Die hilflose Position der Meerjungfrau erinnert an Leas Erfahrung einer Frühgeburt mit nachfolgenden Bewegungseinschränkungen, in der sie während einer längeren Phase von ihren Eltern getrennt war. Auch das bedrohte, noch nicht geschlüpfte Wesen im Ei weckt Assoziationen an ein sehr frühes Lebensstadium. Sowohl das Ei als auch die Kiste der Meerjungfrau sind mit einem transparenten, grünen Stoff bedeckt, als gehörten sie noch einem Zwischenreich vor dem eigentlichen Eintritt ins Leben an. In den Jahren nach der Frühgeburt erlebte Lea eine konfliktreiche Trennung der Eltern, deren bedrohliche Aspekte atmosphärisch ebenfalls im Sandbild spürbar sind. Lea schaut wie gebannt auf die Szene, in der zunächst keine Hilfe in Sicht zu sein scheint (Abb. 1).
Abb. 1: Die »böse Stadt«
Abb. 2: Die Meerjungfrau wird befreit
Nachdem wir das Sandbild eine Weile gemeinsam betrachtet haben, frage ich Lea, wie die Geschichte weitergehen könnte. Sofort hat sie eine Idee. Entschlossen nimmt sie einen Dinosaurier aus dem Sandspielregal und beugt ihn über das Ei: Er ist der Vater des noch nicht geschlüpften, kleinen Dinosaurierkindes, das er beschützen will. Der Mann mit der Kamera ruft die Polizei herbei, ein Polizist wirft ein Netz über den gefährlichen Mann und nimmt ihn gefangen. Auch die Meerjungfrau wird gerettet: Auf ihrem Weg zur Arbeit hört eine Frau die Meerjungfrau in der Kiste schreien, holt sich ein Schwert und befreit sie (Abb. 2).

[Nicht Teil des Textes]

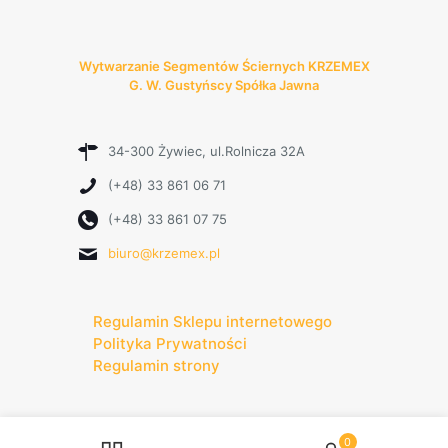
Wytwarzanie Segmentów Ściernych KRZEMEX
G. W. Gustyńscy Spółka Jawna
34-300 Żywiec, ul.Rolnicza 32A
(+48) 33 861 06 71
(+48) 33 861 07 75
biuro@krzemex.pl
Regulamin Sklepu internetowego
Polityka Prywatności
Regulamin strony
0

In dem ihr eigenen schnellen Tempo räumt Lea schließlich auch diese Szene zur Seite: Die Meerjungfrau verwandelt sich in ein Mädchen, das geborgen neben seinen Eltern steht.
Sandbilder, die zu Beginn einer Therapie gebaut werden, wirken oft wie in einer »Problemtrance« (Schmidt 2004) erstarrt. Aus einer Ego-State-Perspektive (Fritzsche 2013) bieten sie Zugang zu einem problemassoziierten Ich-Zustand, der das Erleben des Kindes dominiert und in dem dieses keine Möglichkeiten zur Veränderung erkennen kann; eine Verbindung zu ressourcenreicheren Teilen des Selbst ist blockiert.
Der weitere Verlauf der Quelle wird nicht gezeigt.